Food supply in 2020, Russia and Ukraine, account for 25.6 percent of global wheat exports (Russia 17.6 percent, Ukraine 8 percent), 23.9 percent of global barley exports (Russia 12.1 percent, Ukraine 11.8 percent) and 14 percent of global corn exports (Ukraine 13.2 percent, Russia 1.1 percent).

With higher energy prices also pushing up food prices, the United Nations Food and Agriculture Organization has raised concerns about food security in Africa and the Middle East.

Ukrainian exports have all come to a halt. No one knows for sure how much of his harvest will be affected. Fertilizers, pesticides and fuels are limited.

Men are being called to join the fight. Farm supplies were diverted to the besieged city and the army. The remaining trade routes to the west were threatened.

Russia has temporarily banned grain exports to its former Soviet neighbor. With these self -imposed restrictions, its Ministry of Industry and Trade has also “recommended” to stop fertilizer exports.

Russia is the world’s largest producer of ammonium nitrate, accounting for about a third of global exports. This will affect other major grain exporters such as Brazil, which imports about 85 percent of its fertilizer, mainly from Russia.

The trade routes of 27 European Union countries, the United States and Canada have closed their airspace to Russian aircraft. Russia, in return, has closed its airspace to 36 countries. This has consequences for transportation costs.

Surrounding Russia, the largest country with 11 percent of its land area is no trivial matter if you fly from Asia to Europe. The cargo division of German airline Lufthansa estimates it will reduce its air transport capacity by about 10 percent. FedEx has added a war surcharge.

The war also had consequences for China’s new “Silk Road” to Europe, the world’s longest cargo railway, on which the country has spent US $ 900 billion. While China’s exports by rail are still small compared to shipments, they have increased.

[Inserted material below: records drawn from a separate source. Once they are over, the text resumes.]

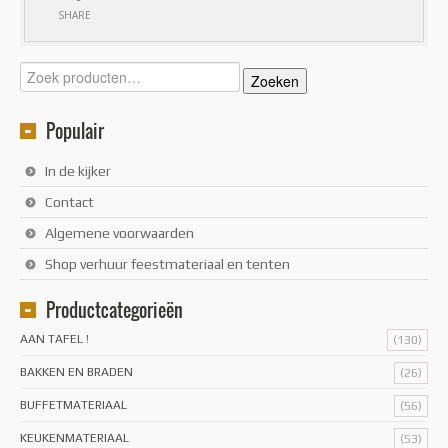
SHARE
Zoeken
Zoeken
naar:
Populair
In de kijker
Contact
Algemene voorwaarden
Shop verhuur feestmateriaal en tenten
Productcategorieën
AAN TAFEL !
(130)
BAKKEN EN BRADEN
(26)
BUFFETMATERIAAL
(56)
KEUKENMATERIAAL
(53)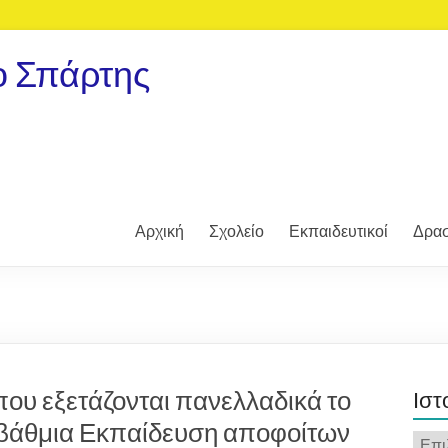
ο Σπάρτης
Αρχική
Σχολείο
Εκπαιδευτικοί
Δρασ
που εξετάζονται πανελλαδικά το
Ιστ
τοβάθμια Εκπαίδευση αποφοίτων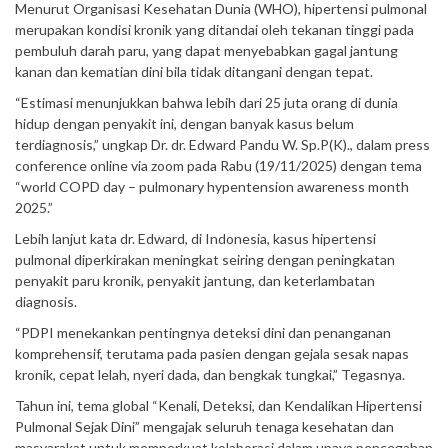
Menurut Organisasi Kesehatan Dunia (WHO), hipertensi pulmonal
merupakan kondisi kronik yang ditandai oleh tekanan tinggi pada
pembuluh darah paru, yang dapat menyebabkan gagal jantung
kanan dan kematian dini bila tidak ditangani dengan tepat.
“Estimasi menunjukkan bahwa lebih dari 25 juta orang di dunia
hidup dengan penyakit ini, dengan banyak kasus belum
terdiagnosis,” ungkap Dr. dr. Edward Pandu W. Sp.P(K)., dalam press
conference online via zoom pada Rabu (19/11/2025) dengan tema
“world COPD day – pulmonary hypentension awareness month
2025.”
Lebih lanjut kata dr. Edward, di Indonesia, kasus hipertensi
pulmonal diperkirakan meningkat seiring dengan peningkatan
penyakit paru kronik, penyakit jantung, dan keterlambatan
diagnosis.
“PDPI menekankan pentingnya deteksi dini dan penanganan
komprehensif, terutama pada pasien dengan gejala sesak napas
kronik, cepat lelah, nyeri dada, dan bengkak tungkai,” Tegasnya.
Tahun ini, tema global “Kenali, Deteksi, dan Kendalikan Hipertensi
Pulmonal Sejak Dini” mengajak seluruh tenaga kesehatan dan
masyarakat untuk memperkuat kolaborasi dalam upaya pencegahan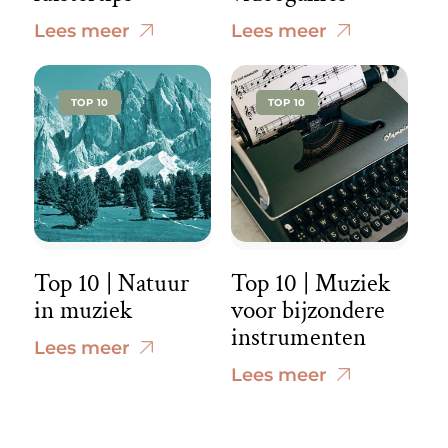
Lees meer
Lees meer
TOP 10
TOP 10
Top 10 | Natuur
Top 10 | Muziek
in muziek
voor bijzondere
instrumenten
Lees meer
Lees meer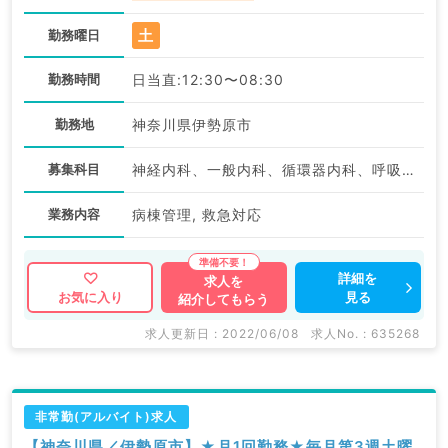
土
勤務曜日
勤務時間
日当直:12:30〜08:30
勤務地
神奈川県伊勢原市
募集科目
神経内科、一般内科、循環器内科、呼吸器内科、消化器内科、内分泌・代謝内科、腎臓内科、血液内科
業務内容
病棟管理, 救急対応
詳細を
求人を
見る
お気に入り
紹介してもらう
求人更新日 : 2022/06/08
求人No. : 635268
非常勤(アルバイト)求人
【神奈川県／伊勢原市】★月1回勤務★毎月第3週土曜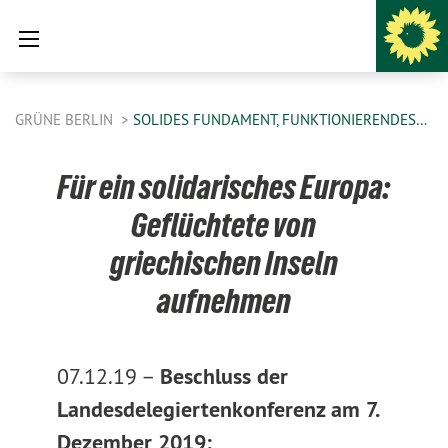
GRÜNE BERLIN
SOLIDES FUNDAMENT, FUNKTIONIERENDES…
Für ein solidarisches Europa:
Geflüchtete von
griechischen Inseln
aufnehmen
07.12.19 –
Beschluss der
Landesdelegiertenkonferenz am 7.
Dezember 2019: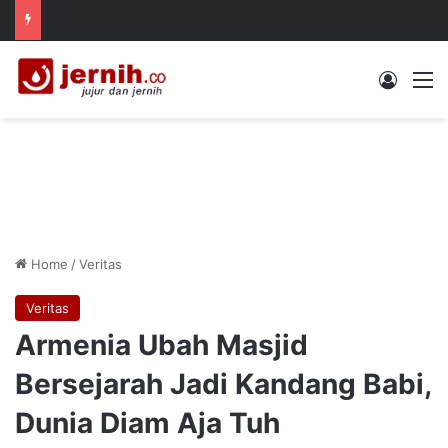
Log In
M
Home
/
Veritas
Veritas
Armenia Ubah Masjid
Bersejarah Jadi Kandang Babi,
Dunia Diam Aja Tuh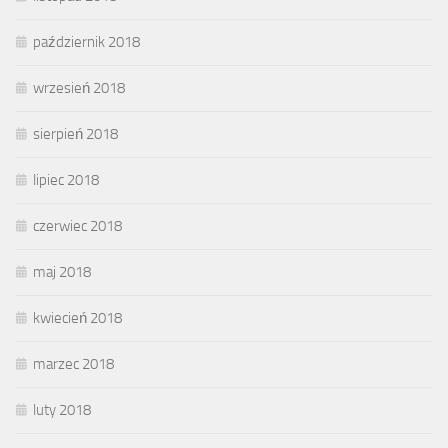
październik 2018
wrzesień 2018
sierpień 2018
lipiec 2018
czerwiec 2018
maj 2018
kwiecień 2018
marzec 2018
luty 2018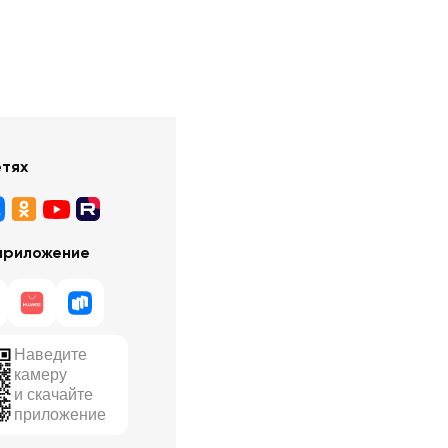
етях
приложение
Наведите
камеру
и скачайте
приложение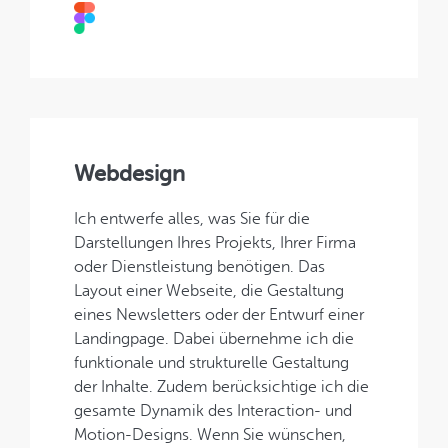
Webdesign
Ich entwerfe alles, was Sie für die
Darstellungen Ihres Projekts, Ihrer Firma
oder Dienstleistung benötigen. Das
Layout einer Webseite, die Gestaltung
eines Newsletters oder der Entwurf einer
Landingpage. Dabei übernehme ich die
funktionale und strukturelle Gestaltung
der Inhalte. Zudem berücksichtige ich die
gesamte Dynamik des Interaction- und
Motion-Designs. Wenn Sie wünschen,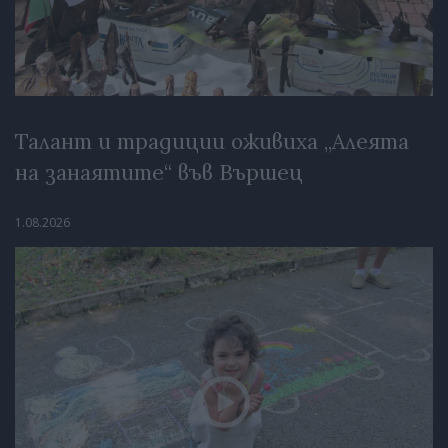
Талант и традиции оживиха „Алеята
на занаятите“ във Вършец
1.08.2026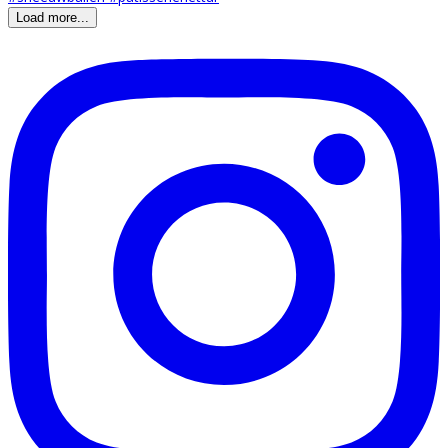
Load more...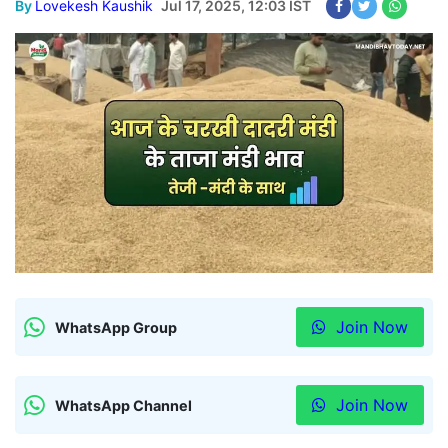
By
Lovekesh Kaushik
Jul 17, 2025, 12:03 IST
Join Now
WhatsApp Group
Join Now
WhatsApp Channel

Rail routes helped reduce pressure on Chinese ports during the outbreak. This pressure has rebuilt with the COVID outbreak and hard closures in port cities such as Tianjin, Shenzhen and Shanghai (the largest ports in the world).

The main route from China to Europe is via Russia and Belarus. There are alternative routes to Turkey via Azerbaijan, Georgia and Kazakhstan, but these are less established.

China can also, of course, continue to use container ships. But the critical geostrategic goal of its Belt and Road initiative is to secure safe trade routes from the U.S. navy. This may weaken China’s enthusiasm for a protracted conflict between Russia and NATO countries.

The Russian invasion is a tragedy for the people of Ukraine, a challenge to European democracy, and a strong obstacle to economic recovery. A long, likely conflict is likely to unfold before us. It is reshaping the global supply chain, but how long and how much, takes time to assess.